After an awful week in the stock market, Team Obama sent its acolytes out to the Sunday morning shows to let everyone know that the president-elect’s campaign promise to impose tax increases on higher-income earners as quickly as possible probably won’t kick in until at least 2011.
By doing so, Obama and his inner circle finally, if only tacitly, acknowledged what they had refused to recognize during the presidential campaign, namely that economic expectations matter in the here and now.
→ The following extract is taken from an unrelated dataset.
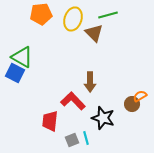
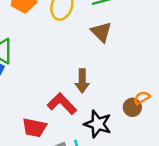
brown triangle: (94, 33) -> (101, 32), moved
red trapezoid: (50, 121) -> (34, 128), turned -85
This opens the door to the incoming administration’s next required admission — that their candidate, their party, and the expectations they created during the presidential campaign have been mostly responsible for the steep dive in the equity markets, and, nearly six months ago, put the economy into what will probably officially be declared a recession after this year’s fourth quarter. Nancy Pelosi, Barack Obama, and Harry Reid did this in the areas of energy, taxation, and, with heavy assistance from Henry Paulson and Ben Bernanke, bailouts. With the exception of forcing, with the help of public opinion, a temporary lifting of the Outer Continental Shelf offshore drilling ban, there is little George Bush or the Republican minorities in Congress have been able to do to stop them, or to manage expectations.
The recession, once it becomes official, will thus richly deserve designation as the POR (Pelosi-Obama-Reid) recession.